MEC-1 and JVM-3 were plated on slides in 48-well plates and incubated at 60°C for IF and RNA-FISH analysis. After fixation and permeabilization, cells were incubated overnight at 4°C with primary diluted antibody anti-Ki67 (#ab15580, Abcam). The secondary antibody Alexa Fluor® 594 - Conjugated Goat anti-Rabbit IgG (H+L) was purchased from ZSGB-BIO, China. Fluorescence were observed using Axio Scope.A1 (Zeiss). FISH assay was performed using Fluorescent In Situ Hybridization Kit (RiboBio, Guangzhou, China) according to the manufacturer’s guidelines. And Cy3-labeled probes from RiboBio, Guangzhou, China were measured by visualized with a confocal microscopy.

Western blotting

Western blotting was performed using anti-Bax (# ab32503, Abcam), anti-Bcl-2 (# ab32124, Abcam), anti-PML (# ab179466, Abcam), anti-WDR26 (# ab 85961, Abcam), anti-PAPOLB (# ab163420, Abcam), and anti-GAPDH (# ab8245, Abcam) antibodies. Secondary antibodies used in the experiments were from Santa Cruz (Santa Cruz, CA, USA). And the blots were visualized using an enhanced chemiluminescence kit (Pierce, Waltham, USA).
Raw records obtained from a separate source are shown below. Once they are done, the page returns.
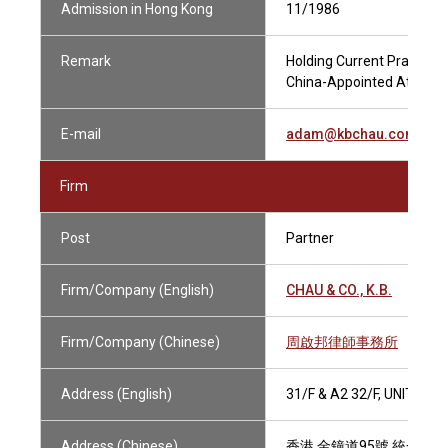
Admission in Hong Kong
11/1986
Remark
Holding Current Practising
China-Appointed Attestin
E-mail
adam@kbchau.com.hk
Firm
Post
Partner
Firm/Company (English)
CHAU & CO., K.B.
Firm/Company (Chinese)
周啟邦律師事務所
Address (English)
31/F & A2 32/F, UNITED
Address (Chinese)
香港 金鐘道95號 統一中心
RNA immunoprecipitation (RIP)

RIP experiments were performed using the Magna RIP RNA-Binding Protein Immunoprecipitation Kit (Millipore, Bedford, MA) according to the manufacturer’s instructions. The probes were designed and synthesized by Sangon Biotech. The abundance of circ_0132266 and miR-337-3p was detected by qRT–PCR assay.

Dual luciferase reporter assay

The interactions between circ_0132266, miR-337-3p and PML were measured using pMIR-REPORTTM system (Applied Biosystems, USA). The circ_0132266 and mRNA 3′ UTR sequences containing wild-type (WT) or mutant (Mut) miR-337-3p binding sites were synthesized and respectively inserted into pMIR-REPORT vectors and then co-transfected with miR-337-3p mimics or control mimics using Lipofectamine 2000. Dual luciferase activities were tested by the dual-luciferase reporter assay kit (Promega, Madison, WI, USA) 48 h later.

Statistical analysis

GraphPad Prism 7 (GraphPad Software Inc., La Jolla, CA) was used to analyze experimental data. The expression RNA levels were performed using student’s t test and a p value less than 0.05 was considered to be statistically significant.

CONCLUSIONS

In summary, the findings of the present study define a novel mechanism of CLL deregulation and describe a new role of miR-337-3p as a carcinogen in CLL. And circ_0132266 which was demonstrated to be downregulated in CLL could sponge miR-337-3p and be involved in CLL progression through miR-337-3p/PML axis. Accordingly, our findings highlighted that circ_0132266 might have potential values for understanding the complicated molecular mechanisms of miR-337-3p in CLL and providing a new strategy for future CLL therapy.